On two separate occasions, Venables revealed to a friend his true identity. It was on 22 February 2010 that Venables phoned his probation officer to report his fear that his identity had been compromised. Upon arriving at his flat, the officer found Venables attempting to remove or destroy the hard drive of his computer. This led to the confiscation of the computer and discovery of the child abuse images
May 2011
CHILD killer Jon Venables has lost two stone after becoming hooked on fitness training, the News of the World can reveal.
Vile Venables – convicted with pal Robert Thompson of the 1993 murder of toddler James Bulger – saw his weight balloon to 18 stone after he was recalled to jail last April when he was caught with kiddie porn on his computer.

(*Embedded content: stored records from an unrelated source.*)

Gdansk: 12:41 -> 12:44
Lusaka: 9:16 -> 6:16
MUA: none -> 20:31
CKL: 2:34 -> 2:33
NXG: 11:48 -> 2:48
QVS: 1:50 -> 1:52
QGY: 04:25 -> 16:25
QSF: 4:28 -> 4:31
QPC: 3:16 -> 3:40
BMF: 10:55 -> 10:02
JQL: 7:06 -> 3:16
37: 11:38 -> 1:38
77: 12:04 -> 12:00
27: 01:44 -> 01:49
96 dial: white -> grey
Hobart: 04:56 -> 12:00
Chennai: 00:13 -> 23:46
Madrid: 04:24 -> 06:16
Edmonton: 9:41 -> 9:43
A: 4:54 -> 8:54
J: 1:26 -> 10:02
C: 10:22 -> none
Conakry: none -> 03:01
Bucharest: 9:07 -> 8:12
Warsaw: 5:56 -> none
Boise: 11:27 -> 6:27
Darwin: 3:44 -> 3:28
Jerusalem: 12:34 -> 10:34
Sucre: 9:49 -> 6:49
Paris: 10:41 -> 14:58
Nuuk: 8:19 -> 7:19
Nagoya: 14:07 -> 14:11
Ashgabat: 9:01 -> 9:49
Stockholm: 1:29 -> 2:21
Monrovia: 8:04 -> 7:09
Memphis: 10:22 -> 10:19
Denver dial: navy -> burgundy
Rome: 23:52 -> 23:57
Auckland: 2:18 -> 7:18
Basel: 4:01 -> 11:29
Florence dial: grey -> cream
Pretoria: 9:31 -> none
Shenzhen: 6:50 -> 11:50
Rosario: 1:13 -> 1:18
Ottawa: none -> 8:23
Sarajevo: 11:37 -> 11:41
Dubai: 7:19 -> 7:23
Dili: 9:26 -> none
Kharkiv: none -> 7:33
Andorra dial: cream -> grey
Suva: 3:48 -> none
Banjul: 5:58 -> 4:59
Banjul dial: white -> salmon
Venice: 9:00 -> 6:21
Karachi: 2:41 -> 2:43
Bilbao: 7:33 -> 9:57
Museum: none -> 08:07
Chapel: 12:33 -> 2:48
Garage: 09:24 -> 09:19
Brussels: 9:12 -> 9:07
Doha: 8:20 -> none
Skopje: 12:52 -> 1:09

He gorged on chocolate, sweets and crisps – then whined that being fat left him “feeling depressed”.
Concerned prison chiefs put him on a strict diet and paid for him to have personal training sessions for an hour a day, four times a week.
But Venables, 28, became obsessed with getting fit – and now spends three hours a day in the prison gym on the running and rowing machines and the cross trainer.
A source said: “Due to his size he can only jog for about 15 minutes before he has to stop and catch his breath. But he has lost a lot of weight.” Venables’ health kick comes ahead of a fresh bid for freedom.
He is due to face a parole board in the next few weeks – but sources say he is unlikely to be released.